Your task: Only the lines holding "hoặc" are wanted. Copy every one from the records below.
── Available data ──
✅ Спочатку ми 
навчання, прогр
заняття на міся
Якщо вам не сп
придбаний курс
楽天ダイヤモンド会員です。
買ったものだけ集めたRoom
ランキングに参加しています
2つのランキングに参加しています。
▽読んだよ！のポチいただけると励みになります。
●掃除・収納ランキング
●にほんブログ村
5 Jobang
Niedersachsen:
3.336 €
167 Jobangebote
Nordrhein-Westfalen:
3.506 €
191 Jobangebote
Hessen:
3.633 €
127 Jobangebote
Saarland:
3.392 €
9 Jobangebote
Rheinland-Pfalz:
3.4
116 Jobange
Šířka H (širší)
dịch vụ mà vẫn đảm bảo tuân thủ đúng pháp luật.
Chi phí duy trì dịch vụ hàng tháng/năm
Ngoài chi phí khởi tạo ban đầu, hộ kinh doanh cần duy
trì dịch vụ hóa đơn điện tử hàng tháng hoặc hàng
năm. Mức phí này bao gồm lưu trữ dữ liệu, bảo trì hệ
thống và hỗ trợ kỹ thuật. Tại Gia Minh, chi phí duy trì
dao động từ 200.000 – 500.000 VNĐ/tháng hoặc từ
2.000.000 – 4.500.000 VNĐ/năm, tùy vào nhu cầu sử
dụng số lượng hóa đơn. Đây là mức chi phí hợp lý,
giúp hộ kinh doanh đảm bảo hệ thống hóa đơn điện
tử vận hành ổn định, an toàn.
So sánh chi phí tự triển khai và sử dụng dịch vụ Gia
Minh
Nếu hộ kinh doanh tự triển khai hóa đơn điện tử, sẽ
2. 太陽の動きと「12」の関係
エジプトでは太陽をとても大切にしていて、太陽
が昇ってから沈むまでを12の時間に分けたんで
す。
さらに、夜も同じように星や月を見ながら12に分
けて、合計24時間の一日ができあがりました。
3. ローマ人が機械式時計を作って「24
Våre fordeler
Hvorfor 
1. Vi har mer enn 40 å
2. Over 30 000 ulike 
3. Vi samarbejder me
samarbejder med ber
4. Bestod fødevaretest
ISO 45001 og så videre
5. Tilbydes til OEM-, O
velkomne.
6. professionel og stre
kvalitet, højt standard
───
Task result:
trì dịch vụ hóa đơn điện tử hàng tháng hoặc hàng
dao động từ 200.000 – 500.000 VNĐ/tháng hoặc từ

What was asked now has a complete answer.